Estive pela primeira vez em Londres, já faz muito tempo. Fui pra ficar uma semana, fiquei três meses. Era inverno, foram apenas três dias de sol e meu dinheiro acabou rapidinho. Mas me apaixonei pela cidade. Fiquei hospedado no apê de um casal amigo, no bairro de Notting Hill, e não me esqueço das misteriosamente belas noites frias, das ruas vazias envoltas pelo famoso fog... daquele clima 'Jack the Ripper'. As sessões da meia-noite no Electric Cinema, a generosa cerveja preta servida nos pubs mais tradicionais, os shows de bandas iniciantes no Marquee, a deliciosa decadência da Carnaby Street e a juventude londrina, ao mesmo tempo agressiva e ingênua. Pra garantir a cerveja e o sanduba de cada dia, fui 'lanterninha' em alguns shows de rock na Wembley Arena e vendedor de final de semana na feirinha de Portobello Road. Fiz alguns amigos - brasileiros ilegais morando em casas abandonadas invadidas (onde promoviam festas sensacionais), iranianos traficantes, músicos jamaicanos, estudantes moçambicanos, 'dandys' ingleses. Voltei a Londres cerca de 20 anos depois, e em situação totalmente diferente - como executivo de terno e gravata, pra me hospedar por uma semana em um hotel chique, mas extremamente inglês (nada dessas cadeias americanas), instalado numa mansão vitoriana de frente para um dos lados do Hyde Park. Quando cheguei ao Aeroporto de Heathrow e saí pra pegar um taxi, vivi uma experiência inédita: o CHEIRO de Londres, que eu nem desconfiava que ainda resistia em mim, invadiu-me as narinas e me trouxe de volta todas as emoções que tentei resumir acima. A tal da memória olfativa existe!

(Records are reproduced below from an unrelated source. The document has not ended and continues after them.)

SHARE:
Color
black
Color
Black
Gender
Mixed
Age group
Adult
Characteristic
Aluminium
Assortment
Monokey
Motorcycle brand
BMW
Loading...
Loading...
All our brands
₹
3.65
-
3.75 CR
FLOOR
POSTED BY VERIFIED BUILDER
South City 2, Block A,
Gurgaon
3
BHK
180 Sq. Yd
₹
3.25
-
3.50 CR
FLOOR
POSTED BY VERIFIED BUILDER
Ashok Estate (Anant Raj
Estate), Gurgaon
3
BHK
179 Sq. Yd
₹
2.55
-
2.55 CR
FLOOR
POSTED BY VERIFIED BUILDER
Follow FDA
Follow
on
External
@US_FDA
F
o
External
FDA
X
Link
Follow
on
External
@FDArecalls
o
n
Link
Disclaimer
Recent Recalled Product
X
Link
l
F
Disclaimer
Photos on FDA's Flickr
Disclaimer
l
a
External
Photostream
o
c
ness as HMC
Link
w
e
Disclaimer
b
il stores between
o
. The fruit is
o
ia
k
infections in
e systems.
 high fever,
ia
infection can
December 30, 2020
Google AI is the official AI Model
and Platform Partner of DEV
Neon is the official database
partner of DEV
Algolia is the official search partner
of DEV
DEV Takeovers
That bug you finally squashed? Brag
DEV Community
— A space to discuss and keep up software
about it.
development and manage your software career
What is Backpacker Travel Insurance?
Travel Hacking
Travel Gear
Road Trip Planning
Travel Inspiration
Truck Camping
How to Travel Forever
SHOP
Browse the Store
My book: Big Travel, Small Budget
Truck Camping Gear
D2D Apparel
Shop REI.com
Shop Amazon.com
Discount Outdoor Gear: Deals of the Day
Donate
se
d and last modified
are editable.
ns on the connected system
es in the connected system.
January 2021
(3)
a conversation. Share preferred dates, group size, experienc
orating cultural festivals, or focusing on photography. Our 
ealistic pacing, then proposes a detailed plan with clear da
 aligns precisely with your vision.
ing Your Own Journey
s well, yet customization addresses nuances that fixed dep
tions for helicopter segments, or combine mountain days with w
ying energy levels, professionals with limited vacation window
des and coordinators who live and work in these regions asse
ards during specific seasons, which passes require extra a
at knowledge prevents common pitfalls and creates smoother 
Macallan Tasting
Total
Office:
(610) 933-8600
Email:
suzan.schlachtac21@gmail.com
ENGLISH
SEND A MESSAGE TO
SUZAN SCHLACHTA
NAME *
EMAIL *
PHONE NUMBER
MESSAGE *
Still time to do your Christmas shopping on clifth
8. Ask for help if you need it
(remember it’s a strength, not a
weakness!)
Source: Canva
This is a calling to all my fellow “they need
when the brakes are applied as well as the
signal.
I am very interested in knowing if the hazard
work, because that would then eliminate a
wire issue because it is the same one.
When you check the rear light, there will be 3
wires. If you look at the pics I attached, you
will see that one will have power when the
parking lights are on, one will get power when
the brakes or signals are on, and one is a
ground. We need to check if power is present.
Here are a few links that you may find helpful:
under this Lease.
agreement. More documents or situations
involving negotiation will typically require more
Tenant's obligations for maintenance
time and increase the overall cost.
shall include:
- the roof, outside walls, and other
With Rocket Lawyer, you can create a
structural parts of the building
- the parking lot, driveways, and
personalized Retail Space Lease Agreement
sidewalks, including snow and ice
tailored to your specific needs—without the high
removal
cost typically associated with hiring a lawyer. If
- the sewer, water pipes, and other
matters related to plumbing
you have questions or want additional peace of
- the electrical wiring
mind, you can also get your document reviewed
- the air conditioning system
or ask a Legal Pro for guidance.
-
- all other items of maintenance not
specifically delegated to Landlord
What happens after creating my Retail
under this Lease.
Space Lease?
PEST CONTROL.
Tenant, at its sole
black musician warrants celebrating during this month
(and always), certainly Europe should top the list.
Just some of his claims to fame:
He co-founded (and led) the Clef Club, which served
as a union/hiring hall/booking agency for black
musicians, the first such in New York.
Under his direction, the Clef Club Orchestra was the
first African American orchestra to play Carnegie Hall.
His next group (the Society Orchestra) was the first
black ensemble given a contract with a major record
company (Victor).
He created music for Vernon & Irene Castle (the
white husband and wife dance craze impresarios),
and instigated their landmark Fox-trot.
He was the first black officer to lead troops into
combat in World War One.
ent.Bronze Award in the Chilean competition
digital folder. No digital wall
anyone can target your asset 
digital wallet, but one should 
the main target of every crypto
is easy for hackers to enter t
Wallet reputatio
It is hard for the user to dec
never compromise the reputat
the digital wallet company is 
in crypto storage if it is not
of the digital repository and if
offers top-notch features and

Sentimento parecido vivi ontem, ao ler a curta,porém sensibilíssima comparação que Tarsila Riso - que passa temporada por lá - fez entre Londres e Paris. Vejam só:
"... Londres é uma cidade incrivel. Uma coisa e uma região nova para se conhecer a cada dia. Londres é viva e intensa. Paris é perfeita, Londres é real. Tenho a sensação de que aqui, as pessoas vivem; em Paris, elas estão apenas de passagem. Prefiro as coisas tocáveis e as coisas reais. Prefiro respirar o ar frio londrino que o ar blasé francês. Prefiro o humor inglês ao charme francês. Prefiro jardins onde as coisas florescem por elas mesmas, do que jardins montados e simétricos".